After spinal surgery and five weeks of recovery, therapists loaded me into my first wheelchair and rolled me into the hospital hallway where they’d placed a 10-foot strip of red tape. My first therapy goal was to push my chair 10 feet.
I couldn’t do it.
Couldn’t. Or wouldn’t. Or didn’t want to. Or didn’t care. Didn’t matter, because that 10-foot goal defeated me for weeks. Might as well have been ten times around the world.
Yeas later I climbed on a handcycle and cranked a few blocks, and than a few miles. Eventually I did a 1500-mile Mississippi River ride and a bunch of other tours. When you look at all of the lines on the map and consider the thousands of miles they represent, that 10-foot strip of red tape seems sort of silly, doesn’t it?
I wanted to quit. Ten feet was just too much!
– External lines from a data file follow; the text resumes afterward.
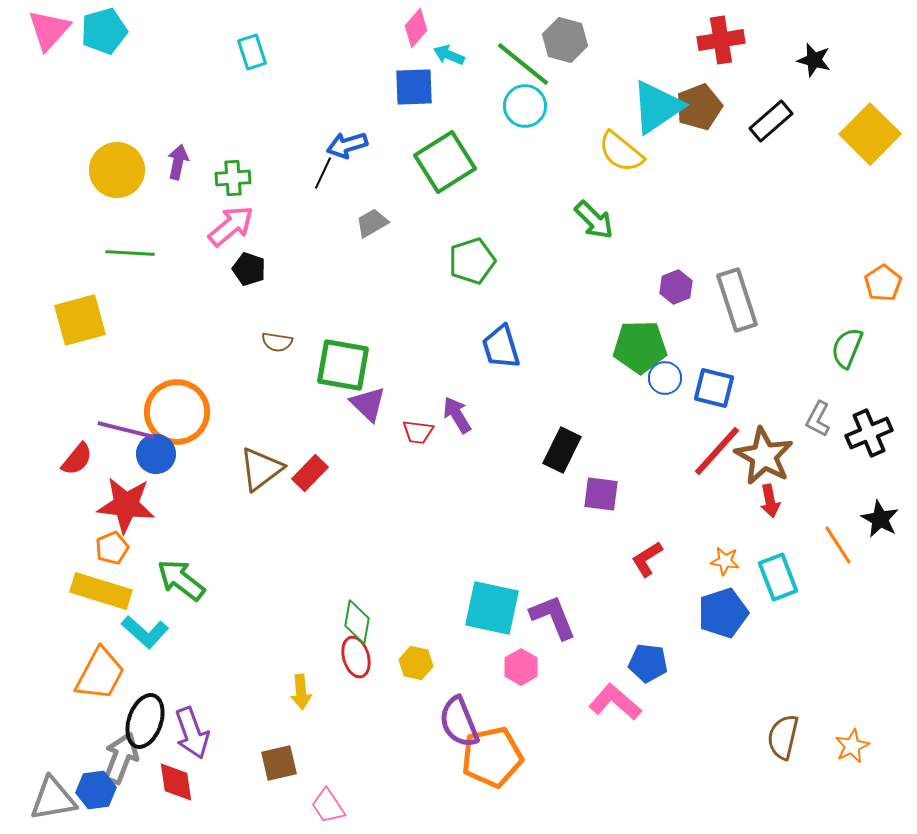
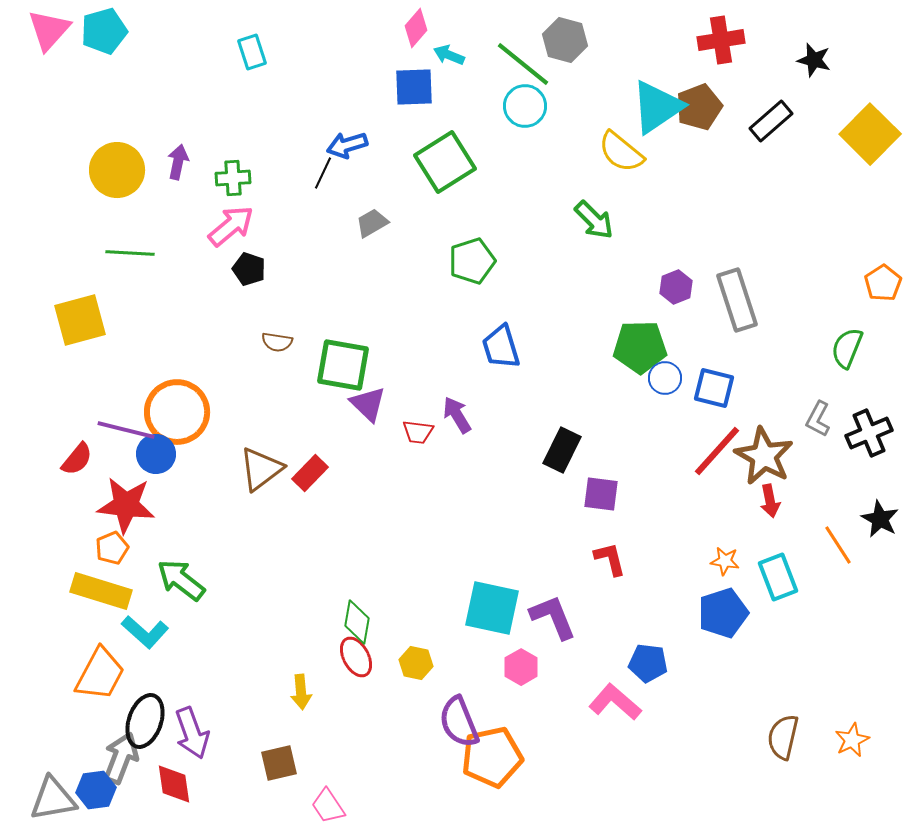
red L-shape at (647, 559): moved 37 px left; rotated 108 degrees clockwise
red ellipse at (356, 657): rotated 12 degrees counterclockwise
orange star at (852, 746): moved 6 px up
red diamond at (176, 782): moved 2 px left, 2 px down
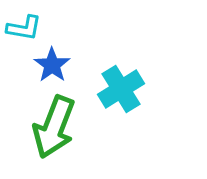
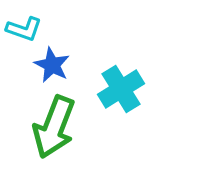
cyan L-shape: moved 1 px down; rotated 9 degrees clockwise
blue star: rotated 9 degrees counterclockwise
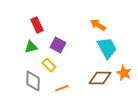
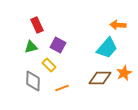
orange arrow: moved 20 px right; rotated 28 degrees counterclockwise
cyan trapezoid: rotated 70 degrees clockwise
orange star: rotated 21 degrees clockwise
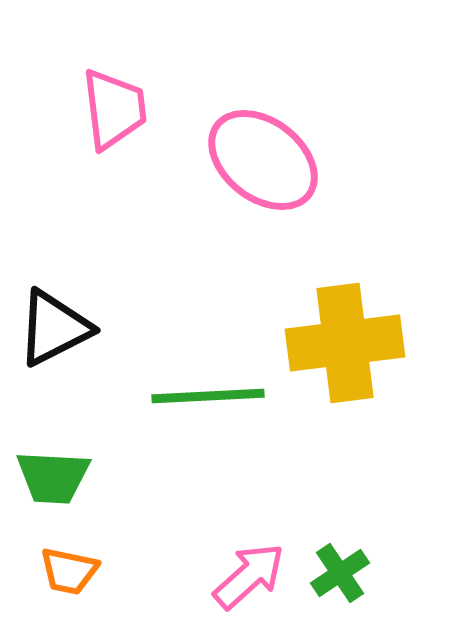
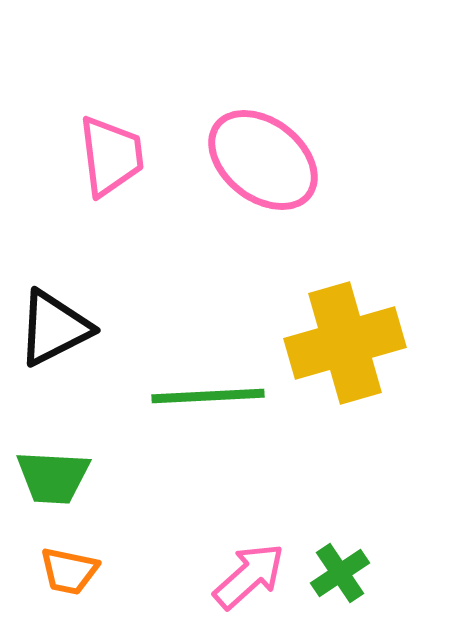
pink trapezoid: moved 3 px left, 47 px down
yellow cross: rotated 9 degrees counterclockwise
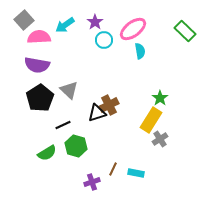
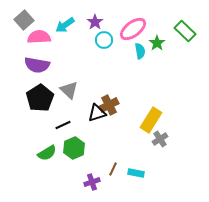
green star: moved 3 px left, 55 px up
green hexagon: moved 2 px left, 2 px down; rotated 20 degrees clockwise
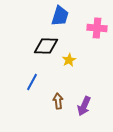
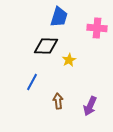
blue trapezoid: moved 1 px left, 1 px down
purple arrow: moved 6 px right
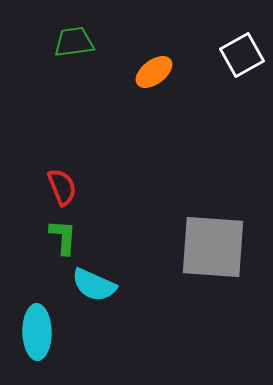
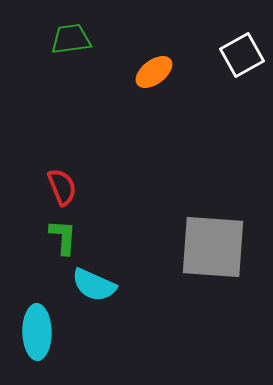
green trapezoid: moved 3 px left, 3 px up
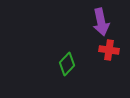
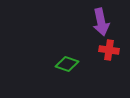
green diamond: rotated 65 degrees clockwise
Just picture that day in the hospital hallway, me all discouraged and the nurses and therapists cheering and encouraging and telling me I could do it, I could do more than I could possibly imagine. But on that day, do you think those therapists imagined a 1500-mile handcycle ride or more than 37,000 miles of riding and training? I’m absolutely certain none of them saw any of that.
But God did.
He saw all of it – he pain and struggle, the celebration and triumph. He pictured something bigger and more outrageous than anyone in that hallway would have dared to imagine.
We can’t out-dream God.
If your dream isn’t crazy, if it doesn’t require more than self-help, if you don’t need faith and hope to follow it…maybe it’s not big enough.
Please don’t buy the world’s lie that you can do or be whatever you want if only you work hard enough or have enough faith. I sit in a wheelchair. My inability to win the Tour de France isn’t a lack-of-faith-or-hard-work issue, it’s a lack-of-working-legs issue (with age and talent tossed in as well). The tough reality is: I simply can’t be anything I want to be.
However, if I’m willing to dream big dreams, to listen and follow, I can be EVERYTHING Jesus wants me to be.
Which is exactly what I would want in the first place, if I were smart enough.